On Sat, Jul 27, 2024 at 11:42 PM David Rowley <dgrowle...@gmail.com> wrote:
>
> I didn't test to see where that's coming from, but I did test the two
> attached .c files. int.c uses the 0 - (unsigned int) var method and
> int2.c uses (unsigned int) (-var). Using clang and -ftrapv, I get:
>
> $ clang int.c -o int -O2 -ftrapv
> $ ./int
> 2147483648
> $ clang int2.c -o int2 -O2 -ftrapv
> $ ./int2
> Illegal instruction
>
> Similar with gcc:
> $ gcc int.c -o int -O2 -ftrapv
> $ ./int
> 2147483648
> $ gcc int2.c -o int2 -O2 -ftrapv
> $ ./int2
> Aborted
>
> I suspect your trap must be coming from somewhere else. It looks to me
> like the "uint64 usize = size < 0 ? 0 - (uint64) size : (uint64)
> size;" will be fine.
My mistake, you're absolutely right. The trap is coming from
`pg_strtoint64_safe()`.
return -((int64) tmp);
Which I had already addressed in the other thread and completely forgot
about.
I did some more research and it looks like unsigned integer arithmetic
is guaranteed to wrap around, unlike signed integer arithmetic [0].
Attached is an updated patch with your approach. I removed the 0 from
the negative case because I think it was unnecessary, but happy to add
it back in if I missed something.
Thanks for the review!
Thanks,
Joseph Koshakow
[0]
https://www.gnu.org/software/autoconf/manual/autoconf-2.63/html_node/Integer-Overflow-Basics.html
From 1811b94ba4c08a0de972e8ded4892cf294e9f687 Mon Sep 17 00:00:00 2001
From: Joseph Koshakow <kosh...@gmail.com>
Date: Sat, 27 Jul 2024 15:06:09 -0400
Subject: [PATCH] Fix overflow in pg_size_pretty
This commit removes an overflow from pg_size_pretty that causes
PG_INT64_MIN to by displayed with the bytes unit instead of the PB
unit.
---
src/backend/utils/adt/dbsize.c | 3 ++-
src/test/regress/expected/dbsize.out | 6 ++++++
src/test/regress/sql/dbsize.sql | 2 ++
3 files changed, 10 insertions(+), 1 deletion(-)
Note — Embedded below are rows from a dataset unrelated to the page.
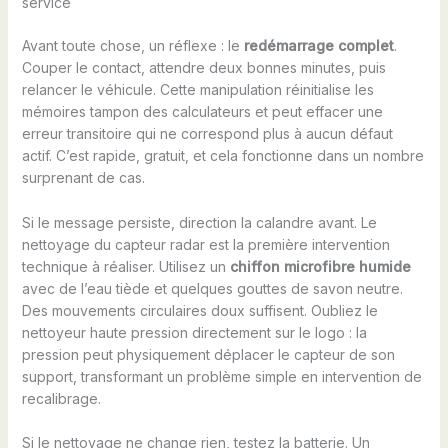
service
Avant toute chose, un réflexe : le
redémarrage complet
.
Couper le contact, attendre deux bonnes minutes, puis
relancer le véhicule. Cette manipulation réinitialise les
mémoires tampon des calculateurs et peut effacer une
erreur transitoire qui ne correspond plus à aucun défaut
actif. C’est rapide, gratuit, et cela fonctionne dans un nombre
surprenant de cas.
Si le message persiste, direction la calandre avant. Le
nettoyage du capteur radar est la première intervention
technique à réaliser. Utilisez un
chiffon microfibre humide
avec de l’eau tiède et quelques gouttes de savon neutre.
Des mouvements circulaires doux suffisent. Oubliez le
nettoyeur haute pression directement sur le logo : la
pression peut physiquement déplacer le capteur de son
support, transformant un problème simple en intervention de
recalibrage.
Si le nettoyage ne change rien, testez la batterie. Un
diff --git a/src/backend/utils/adt/dbsize.c b/src/backend/utils/adt/dbsize.c
index 25d7110c13..8d58fc24ce 100644
--- a/src/backend/utils/adt/dbsize.c
+++ b/src/backend/utils/adt/dbsize.c
@@ -575,9 +575,10 @@ pg_size_pretty(PG_FUNCTION_ARGS)
for (unit = size_pretty_units; unit->name != NULL; unit++)
{
uint8 bits;
+ uint64 usize = size < 0 ? -(uint64) size : (uint64) size;
/* use this unit if there are no more units or we're below the limit */
- if (unit[1].name == NULL || i64abs(size) < unit->limit)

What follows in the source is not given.